Start of The records

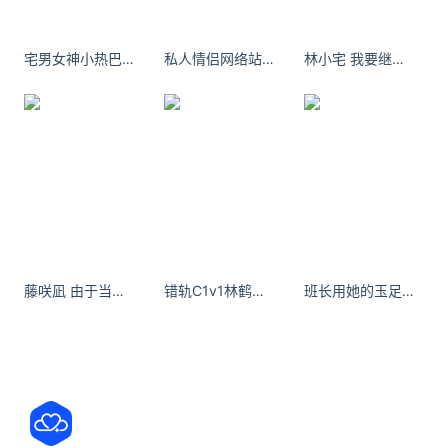
地址：天坛路天坛公园北门西侧（近天坛工美大楼）
宅男女神小热巴肉丝美脚长腿撩人
私人情侣网络站杨茗茗打开啤酒罐图片
林小宅 我要继续做自己想做的事情 专注自己 提升自己
2.门框锅贴店
皮儿薄馅儿大，外皮焦脆的锅贴，
您爱不爱？
（图片来自大众点评：
奔跑的小小怡与喵了个咪的
）
藤咲凪 由于当时她和孩子都不在家，所以逃过一劫。
错轨C1v1林鹤桉 与兄欢娇软嫡女缠上身免费阅读
班长用她的玉足白丝帮我爽 不能贪心，贪心的话，连感知幸福的能力，都会失去
要我说吃锅贴，还得奔这儿~
茴香、猪肉大葱、三鲜...
多种荤素搭配的馅儿料任您选，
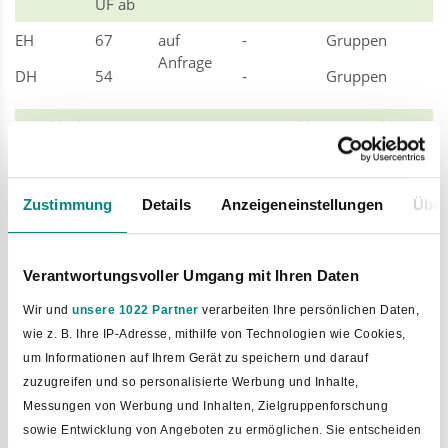
ÜF ab
EH
67
auf
-
Gruppen
Anfrage
DH
54
-
Gruppen
Anzahl
bis
Preis pro
Zuschläge
Zuschläge
Wohn.
Personen
Wohnung €
HP
VP
€ pro
€ pro
Person
Person
Zustimmung
Details
Anzeigeneinstellungen
Über
3
2-4
97
auf
-
Anfrage
Verantwortungsvoller Umgang mit Ihren Daten
Wir und
unsere 1022 Partner
verarbeiten Ihre persönlichen Daten,
wie z. B. Ihre IP-Adresse, mithilfe von Technologien wie Cookies,
zurück zur Auswahl
um Informationen auf Ihrem Gerät zu speichern und darauf
zuzugreifen und so personalisierte Werbung und Inhalte,
Messungen von Werbung und Inhalten, Zielgruppenforschung
sowie Entwicklung von Angeboten zu ermöglichen. Sie entscheiden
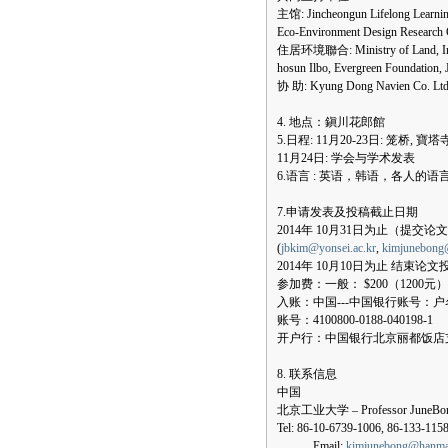
主馆: Jincheongun Lifelong Learning
Eco-Environment Design Research C
住居环境聯合: Ministry of Land, Infra
hosun Ilbo, Evergreen Foundation, 
协 助: Kyung Dong Navien Co. Lt
4. 地点：鎭川花郎館
5.日程: 11月20-23日: 笼桥, 寶
11月24日: 学会与学术发表
6.语言 : 英语，韩语，各人的语
7.申请发表及投稿截止日期
2014年 10月31日为止（提交
(
jbkim@yonsei.ac.kr
,
kimjunebong
2014年 10月10日为止 结束论文
参加费：一般： $200（1200元），企
入账：中国---中国银行账号：户名：
账号：4100800-0188-040198-1
开户行：中国银行北京丽都饭店
8. 联系信息
中国
北京工业大学 – Professor JuneBo
Tel: 86-10-6739-1006, 86-133-115
Email:
kimjunebong@hanmai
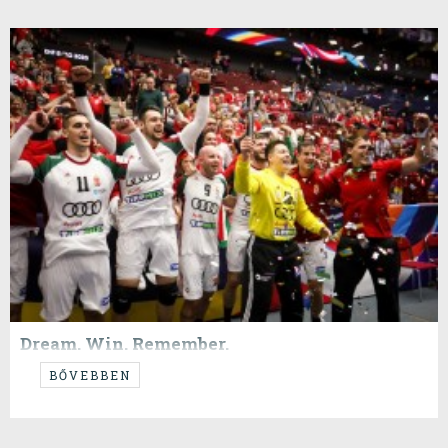
Dream. Win. Remember.
...Izland ellen fehér mez...
BŐVEBBEN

End of The records

**Problem details**.
Only one stretch of the records above is wanted: the lines between the one holding "主馆: Jincheongun Lifelong Learning" and the one holding "账号：4100800-0188-040198-1", inclusive, reproduced exactly.

**Written solution**.
主馆: Jincheongun Lifelong Learning
Eco-Environment Design Research C
住居环境聯合: Ministry of Land, Infra
hosun Ilbo, Evergreen Foundation, 
协 助: Kyung Dong Navien Co. Lt
4. 地点：鎭川花郎館
5.日程: 11月20-23日: 笼桥, 寶
11月24日: 学会与学术发表
6.语言 : 英语，韩语，各人的语
7.申请发表及投稿截止日期
2014年 10月31日为止（提交
(
jbkim@yonsei.ac.kr
,
kimjunebong
2014年 10月10日为止 结束论文
参加费：一般： $200（1200元），企
入账：中国---中国银行账号：户名：
账号：4100800-0188-040198-1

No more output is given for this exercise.